This is the mail archive of the
gcc-patches@gcc.gnu.org
mailing list for the GCC project.
Performance regression
- From: Dale Johannesen <dalej at apple dot com>
- To: gcc at gcc dot gnu dot org, gcc-patches at gcc dot gnu dot org
- Cc: Dale Johannesen <dalej at apple dot com>
- Date: Tue, 24 Sep 2002 12:31:19 -0700
- Subject: Performance regression
This patch:
2002-07-10 Roger Sayle <roger@eyesopen.com>
PR c/2454
* combine.c (nonzero_bits): LOAD_EXTEND_OP should only apply
to SUBREGs of MEMs. (num_sign_bit_copies): Likewise.
introduces a performance regression on the following code (ppc
[on which LOAD_EXTEND_OP==ZERO_EXTEND and WORD_REGISTER_OPERATIONS]
and probably other RISCs):
struct x { unsigned char c; };
unsigned char foo(struct x* x, unsigned char q) {
return x->c + (unsigned int)(255 - x->c)*q;
}
An extra and unnecessary zero-extend-byte-to-word insn is now emitted.
Formerly, combine improved this RTL [where reg 120 is also used later]:
(insn 15 7 16 (set (reg:QI 120)
(mem/s/j:QI (reg/v/f:SI 116) [0 <variable>.c+0 S1 A8])) 314
{*rs6000.md:8046} (insn_list 4 (nil))
(expr_list:REG_DEAD (reg/v/f:SI 116)
(nil)))
(insn 16 15 18 (set (reg:SI 119)
(zero_extend:SI (reg:QI 120))) 18 {*rs6000.md:1247} (insn_list
15 (nil))
(nil))
(insn 18 16 20 (set (reg:SI 121)
(minus:SI (const_int 255 [0xff])
(reg:SI 119))) 44 {*rs6000.md:1908} (insn_list 16 (nil))
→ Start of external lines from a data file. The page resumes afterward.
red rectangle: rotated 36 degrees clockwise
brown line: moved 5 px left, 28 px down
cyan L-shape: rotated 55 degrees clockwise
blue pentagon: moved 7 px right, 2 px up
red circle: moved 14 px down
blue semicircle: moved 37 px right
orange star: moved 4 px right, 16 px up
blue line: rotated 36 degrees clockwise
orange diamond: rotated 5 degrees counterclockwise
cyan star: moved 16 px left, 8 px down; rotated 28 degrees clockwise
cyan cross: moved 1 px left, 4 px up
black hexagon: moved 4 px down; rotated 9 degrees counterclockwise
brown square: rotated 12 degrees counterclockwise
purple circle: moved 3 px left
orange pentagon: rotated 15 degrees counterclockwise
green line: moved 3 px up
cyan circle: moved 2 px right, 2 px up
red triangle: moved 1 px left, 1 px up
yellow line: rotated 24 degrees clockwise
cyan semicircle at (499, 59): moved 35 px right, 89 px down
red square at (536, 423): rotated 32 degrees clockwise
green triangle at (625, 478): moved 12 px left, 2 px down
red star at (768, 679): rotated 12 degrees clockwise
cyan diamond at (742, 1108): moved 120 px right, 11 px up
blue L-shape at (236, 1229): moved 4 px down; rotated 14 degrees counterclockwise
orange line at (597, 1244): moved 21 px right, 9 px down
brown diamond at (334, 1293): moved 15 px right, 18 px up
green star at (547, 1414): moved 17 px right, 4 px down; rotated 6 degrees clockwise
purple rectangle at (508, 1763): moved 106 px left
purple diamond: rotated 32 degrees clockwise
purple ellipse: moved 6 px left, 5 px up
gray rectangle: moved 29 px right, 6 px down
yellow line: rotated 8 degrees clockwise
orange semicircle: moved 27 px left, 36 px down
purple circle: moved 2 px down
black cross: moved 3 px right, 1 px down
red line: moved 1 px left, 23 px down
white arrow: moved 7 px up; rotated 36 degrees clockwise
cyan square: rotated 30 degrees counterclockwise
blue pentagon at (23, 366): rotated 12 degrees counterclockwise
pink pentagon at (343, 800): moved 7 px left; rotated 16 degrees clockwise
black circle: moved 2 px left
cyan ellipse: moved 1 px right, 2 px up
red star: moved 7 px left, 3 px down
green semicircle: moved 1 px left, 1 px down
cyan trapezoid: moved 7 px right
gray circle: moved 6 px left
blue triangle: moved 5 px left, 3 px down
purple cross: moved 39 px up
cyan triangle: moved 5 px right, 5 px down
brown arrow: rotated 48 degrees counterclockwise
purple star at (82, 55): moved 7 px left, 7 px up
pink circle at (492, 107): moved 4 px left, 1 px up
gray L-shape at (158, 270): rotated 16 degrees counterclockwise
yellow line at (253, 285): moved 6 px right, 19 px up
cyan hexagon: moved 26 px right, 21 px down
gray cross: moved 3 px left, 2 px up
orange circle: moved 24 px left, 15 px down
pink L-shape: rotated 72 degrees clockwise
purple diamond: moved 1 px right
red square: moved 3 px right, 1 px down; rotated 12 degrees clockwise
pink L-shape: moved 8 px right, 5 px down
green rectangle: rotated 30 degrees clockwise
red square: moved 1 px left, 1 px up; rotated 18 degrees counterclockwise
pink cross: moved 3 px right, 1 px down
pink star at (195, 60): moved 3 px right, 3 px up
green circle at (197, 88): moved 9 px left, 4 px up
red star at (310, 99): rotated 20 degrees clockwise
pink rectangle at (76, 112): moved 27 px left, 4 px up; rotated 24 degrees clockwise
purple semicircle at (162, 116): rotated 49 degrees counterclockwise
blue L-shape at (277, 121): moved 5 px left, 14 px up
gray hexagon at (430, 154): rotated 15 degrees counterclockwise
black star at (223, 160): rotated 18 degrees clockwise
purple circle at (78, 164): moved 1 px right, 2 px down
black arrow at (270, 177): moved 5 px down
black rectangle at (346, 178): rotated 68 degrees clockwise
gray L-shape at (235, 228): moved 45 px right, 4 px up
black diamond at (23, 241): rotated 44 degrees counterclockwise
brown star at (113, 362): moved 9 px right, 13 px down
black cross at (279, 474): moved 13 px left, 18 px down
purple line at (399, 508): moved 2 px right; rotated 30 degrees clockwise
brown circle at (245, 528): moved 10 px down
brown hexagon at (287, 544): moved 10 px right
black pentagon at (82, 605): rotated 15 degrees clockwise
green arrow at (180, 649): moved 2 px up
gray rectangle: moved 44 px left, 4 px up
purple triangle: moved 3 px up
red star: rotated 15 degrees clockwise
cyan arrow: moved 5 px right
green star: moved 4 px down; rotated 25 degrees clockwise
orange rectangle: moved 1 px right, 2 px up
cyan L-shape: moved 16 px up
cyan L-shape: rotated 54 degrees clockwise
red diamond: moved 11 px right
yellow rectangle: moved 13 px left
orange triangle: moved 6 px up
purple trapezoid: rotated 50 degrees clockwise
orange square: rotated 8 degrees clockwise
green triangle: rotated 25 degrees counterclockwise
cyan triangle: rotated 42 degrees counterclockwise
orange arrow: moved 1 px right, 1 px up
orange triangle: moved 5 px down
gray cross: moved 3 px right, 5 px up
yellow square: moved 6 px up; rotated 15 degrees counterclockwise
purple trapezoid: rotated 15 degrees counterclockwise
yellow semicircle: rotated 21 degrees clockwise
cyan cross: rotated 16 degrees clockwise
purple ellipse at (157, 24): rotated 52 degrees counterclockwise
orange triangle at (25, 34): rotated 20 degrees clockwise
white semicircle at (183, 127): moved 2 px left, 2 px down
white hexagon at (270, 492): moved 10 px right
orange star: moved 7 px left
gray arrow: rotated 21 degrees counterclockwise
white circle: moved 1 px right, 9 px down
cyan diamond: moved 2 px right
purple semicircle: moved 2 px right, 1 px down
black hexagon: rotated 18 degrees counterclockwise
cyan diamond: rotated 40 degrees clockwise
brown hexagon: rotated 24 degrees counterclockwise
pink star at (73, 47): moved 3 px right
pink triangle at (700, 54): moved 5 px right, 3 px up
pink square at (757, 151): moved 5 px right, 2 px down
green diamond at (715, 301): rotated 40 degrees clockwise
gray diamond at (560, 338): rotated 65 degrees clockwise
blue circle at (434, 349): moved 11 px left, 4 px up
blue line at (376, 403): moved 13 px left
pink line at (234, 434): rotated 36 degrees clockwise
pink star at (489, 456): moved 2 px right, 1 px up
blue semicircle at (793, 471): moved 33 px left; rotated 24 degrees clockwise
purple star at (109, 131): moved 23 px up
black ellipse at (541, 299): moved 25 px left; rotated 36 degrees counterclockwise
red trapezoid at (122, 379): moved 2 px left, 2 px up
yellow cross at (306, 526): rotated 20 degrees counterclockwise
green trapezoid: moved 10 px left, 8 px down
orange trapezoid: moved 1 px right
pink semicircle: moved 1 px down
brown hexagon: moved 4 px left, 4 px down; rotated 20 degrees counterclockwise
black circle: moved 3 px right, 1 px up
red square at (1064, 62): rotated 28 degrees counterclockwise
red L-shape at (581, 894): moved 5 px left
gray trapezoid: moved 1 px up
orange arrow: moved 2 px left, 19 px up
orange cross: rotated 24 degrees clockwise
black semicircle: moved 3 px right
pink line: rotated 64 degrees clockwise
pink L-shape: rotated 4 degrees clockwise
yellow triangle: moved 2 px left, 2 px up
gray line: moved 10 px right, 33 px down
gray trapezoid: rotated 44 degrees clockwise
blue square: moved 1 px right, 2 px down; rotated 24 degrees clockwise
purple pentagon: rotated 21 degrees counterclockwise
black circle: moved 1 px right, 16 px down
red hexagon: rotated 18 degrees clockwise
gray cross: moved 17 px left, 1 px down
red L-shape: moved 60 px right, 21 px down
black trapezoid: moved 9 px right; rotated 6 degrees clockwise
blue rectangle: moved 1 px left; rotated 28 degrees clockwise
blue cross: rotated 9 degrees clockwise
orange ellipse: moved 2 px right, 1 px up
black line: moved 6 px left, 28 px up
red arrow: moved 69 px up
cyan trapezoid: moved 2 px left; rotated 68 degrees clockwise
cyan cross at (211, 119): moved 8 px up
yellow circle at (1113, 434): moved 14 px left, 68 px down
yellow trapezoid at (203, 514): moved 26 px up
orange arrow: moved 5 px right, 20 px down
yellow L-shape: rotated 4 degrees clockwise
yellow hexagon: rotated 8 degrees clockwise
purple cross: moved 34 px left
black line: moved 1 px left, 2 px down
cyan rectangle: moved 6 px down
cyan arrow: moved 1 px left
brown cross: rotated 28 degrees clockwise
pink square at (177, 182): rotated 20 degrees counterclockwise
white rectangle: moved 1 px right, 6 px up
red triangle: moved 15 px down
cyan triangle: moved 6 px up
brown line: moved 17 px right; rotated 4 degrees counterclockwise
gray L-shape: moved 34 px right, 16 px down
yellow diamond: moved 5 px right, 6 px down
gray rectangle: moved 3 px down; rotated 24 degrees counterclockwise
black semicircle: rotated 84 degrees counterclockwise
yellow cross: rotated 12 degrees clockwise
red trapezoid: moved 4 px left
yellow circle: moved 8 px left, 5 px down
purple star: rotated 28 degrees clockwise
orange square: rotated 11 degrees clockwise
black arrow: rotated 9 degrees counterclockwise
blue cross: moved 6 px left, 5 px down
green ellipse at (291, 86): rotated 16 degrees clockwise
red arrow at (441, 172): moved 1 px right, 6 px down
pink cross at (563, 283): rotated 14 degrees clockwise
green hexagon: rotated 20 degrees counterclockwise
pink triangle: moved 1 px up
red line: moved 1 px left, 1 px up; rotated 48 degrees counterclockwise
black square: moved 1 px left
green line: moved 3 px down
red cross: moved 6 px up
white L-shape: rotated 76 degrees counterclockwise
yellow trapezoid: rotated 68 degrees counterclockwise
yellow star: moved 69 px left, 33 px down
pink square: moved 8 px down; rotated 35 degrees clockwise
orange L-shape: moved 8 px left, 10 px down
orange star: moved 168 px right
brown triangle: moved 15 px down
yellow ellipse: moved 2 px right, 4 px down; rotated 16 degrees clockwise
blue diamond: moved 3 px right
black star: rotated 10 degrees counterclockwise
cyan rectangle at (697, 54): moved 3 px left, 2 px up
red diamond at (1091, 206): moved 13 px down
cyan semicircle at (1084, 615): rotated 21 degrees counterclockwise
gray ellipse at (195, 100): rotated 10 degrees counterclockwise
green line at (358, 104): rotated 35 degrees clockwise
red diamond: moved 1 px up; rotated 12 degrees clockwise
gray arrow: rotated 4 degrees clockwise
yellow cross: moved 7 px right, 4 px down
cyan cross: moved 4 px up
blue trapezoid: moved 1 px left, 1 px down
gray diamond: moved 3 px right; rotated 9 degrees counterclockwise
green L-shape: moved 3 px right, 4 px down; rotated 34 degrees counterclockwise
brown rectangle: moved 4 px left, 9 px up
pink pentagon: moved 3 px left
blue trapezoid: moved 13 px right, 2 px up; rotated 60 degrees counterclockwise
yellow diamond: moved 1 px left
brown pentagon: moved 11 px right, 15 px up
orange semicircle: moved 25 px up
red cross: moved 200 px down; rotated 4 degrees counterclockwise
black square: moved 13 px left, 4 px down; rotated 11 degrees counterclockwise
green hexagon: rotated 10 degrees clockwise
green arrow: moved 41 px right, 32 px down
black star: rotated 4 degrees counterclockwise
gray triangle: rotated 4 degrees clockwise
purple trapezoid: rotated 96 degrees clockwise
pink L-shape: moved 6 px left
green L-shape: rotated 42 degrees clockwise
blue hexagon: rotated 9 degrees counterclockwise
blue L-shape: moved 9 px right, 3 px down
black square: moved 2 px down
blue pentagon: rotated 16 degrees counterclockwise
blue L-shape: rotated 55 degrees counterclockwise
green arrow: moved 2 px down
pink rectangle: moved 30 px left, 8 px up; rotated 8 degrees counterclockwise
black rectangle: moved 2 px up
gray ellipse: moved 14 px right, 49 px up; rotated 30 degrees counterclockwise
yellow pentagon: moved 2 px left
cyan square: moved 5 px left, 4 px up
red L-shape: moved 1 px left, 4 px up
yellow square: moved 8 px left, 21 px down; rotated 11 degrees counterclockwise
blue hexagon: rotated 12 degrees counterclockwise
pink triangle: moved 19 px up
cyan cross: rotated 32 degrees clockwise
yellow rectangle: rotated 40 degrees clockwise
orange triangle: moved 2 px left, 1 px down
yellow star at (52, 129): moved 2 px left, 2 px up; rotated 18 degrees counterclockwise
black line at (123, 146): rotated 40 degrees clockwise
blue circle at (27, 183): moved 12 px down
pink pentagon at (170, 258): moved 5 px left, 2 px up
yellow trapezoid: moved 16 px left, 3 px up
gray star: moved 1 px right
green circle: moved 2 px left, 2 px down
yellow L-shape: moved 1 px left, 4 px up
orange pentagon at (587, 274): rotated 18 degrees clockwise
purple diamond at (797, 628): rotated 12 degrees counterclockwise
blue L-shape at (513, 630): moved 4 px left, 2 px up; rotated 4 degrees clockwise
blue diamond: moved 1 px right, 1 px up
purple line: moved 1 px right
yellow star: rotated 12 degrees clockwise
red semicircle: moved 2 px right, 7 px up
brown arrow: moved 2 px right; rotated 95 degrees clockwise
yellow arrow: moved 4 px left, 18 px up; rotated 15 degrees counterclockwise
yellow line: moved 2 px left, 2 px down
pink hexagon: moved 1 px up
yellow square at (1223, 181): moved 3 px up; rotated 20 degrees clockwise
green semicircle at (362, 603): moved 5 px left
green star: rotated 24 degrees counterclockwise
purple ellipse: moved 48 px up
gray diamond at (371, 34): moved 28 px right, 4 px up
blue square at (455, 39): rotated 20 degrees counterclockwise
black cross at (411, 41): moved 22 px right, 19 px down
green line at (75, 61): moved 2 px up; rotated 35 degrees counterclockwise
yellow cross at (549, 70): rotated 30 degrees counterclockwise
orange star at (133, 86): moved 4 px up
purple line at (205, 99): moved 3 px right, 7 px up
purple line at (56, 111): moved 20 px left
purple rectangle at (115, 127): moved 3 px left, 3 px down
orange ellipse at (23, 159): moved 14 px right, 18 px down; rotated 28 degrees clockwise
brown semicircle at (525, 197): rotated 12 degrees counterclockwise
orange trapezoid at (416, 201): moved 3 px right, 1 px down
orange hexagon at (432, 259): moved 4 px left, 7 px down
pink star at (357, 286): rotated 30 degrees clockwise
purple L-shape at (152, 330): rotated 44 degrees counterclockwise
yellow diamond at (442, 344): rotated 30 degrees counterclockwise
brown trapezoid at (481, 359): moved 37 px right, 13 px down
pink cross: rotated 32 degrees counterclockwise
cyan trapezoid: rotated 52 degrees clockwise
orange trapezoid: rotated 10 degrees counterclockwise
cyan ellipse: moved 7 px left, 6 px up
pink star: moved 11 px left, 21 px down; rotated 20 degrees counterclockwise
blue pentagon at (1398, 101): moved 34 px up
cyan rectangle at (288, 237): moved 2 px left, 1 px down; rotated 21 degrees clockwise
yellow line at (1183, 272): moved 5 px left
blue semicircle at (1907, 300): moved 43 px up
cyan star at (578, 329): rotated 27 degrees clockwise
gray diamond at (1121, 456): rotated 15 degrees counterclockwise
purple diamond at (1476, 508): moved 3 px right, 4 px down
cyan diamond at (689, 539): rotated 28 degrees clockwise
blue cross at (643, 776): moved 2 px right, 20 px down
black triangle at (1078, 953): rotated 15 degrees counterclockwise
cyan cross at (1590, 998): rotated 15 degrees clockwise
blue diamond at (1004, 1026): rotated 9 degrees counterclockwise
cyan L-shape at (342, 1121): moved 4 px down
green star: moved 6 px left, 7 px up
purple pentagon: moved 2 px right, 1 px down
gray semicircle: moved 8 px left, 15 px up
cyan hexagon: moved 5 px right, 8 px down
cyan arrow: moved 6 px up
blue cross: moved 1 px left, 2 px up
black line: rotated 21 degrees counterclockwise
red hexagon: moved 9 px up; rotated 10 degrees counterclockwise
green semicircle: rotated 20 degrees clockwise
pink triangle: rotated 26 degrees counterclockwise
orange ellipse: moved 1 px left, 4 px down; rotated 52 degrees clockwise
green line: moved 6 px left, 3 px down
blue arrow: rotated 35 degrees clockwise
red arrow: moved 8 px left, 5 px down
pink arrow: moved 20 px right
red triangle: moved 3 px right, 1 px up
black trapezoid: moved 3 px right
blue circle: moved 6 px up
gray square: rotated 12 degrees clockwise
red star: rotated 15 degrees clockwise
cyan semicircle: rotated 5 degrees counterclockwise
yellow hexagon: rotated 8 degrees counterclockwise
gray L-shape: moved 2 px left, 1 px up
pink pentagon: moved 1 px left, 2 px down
(expr_list:REG_DEAD (reg:SI 119)
(nil)))
into this:
(insn 15 7 16 (set (reg:QI 120)
(mem/s/j:QI (reg:SI 3 r3) [0 <variable>.c+0 S1 A8])) 314
{*rs6000.md:8046} (nil)
(expr_list:REG_DEAD (reg:SI 3 r3)
(nil)))
(note 16 15 18 NOTE_INSN_DELETED)
(insn 18 16 20 (set (reg:SI 121)
(minus:SI (const_int 255 [0xff])
(subreg:SI (reg:QI 120) 0))) 44 {*rs6000.md:1908}
(insn_list 15 (nil))
(nil))
With the changed semantics of SUBREG, this no longer happens. And
since the merged instruction 18 above no longer has the same semantics
as the 2 insns, it should not happen. (Transforming zero_extend
to subreg now loses information; unfortunately disabling this seems
impractical, since the subreg RTL is needed to match a lot of
register_operand constraints.) I'm not suggesting reverting the patch
because it seems to be necessary for correctness, and that's more
important; but I'd like to get this fixed. Suggestions?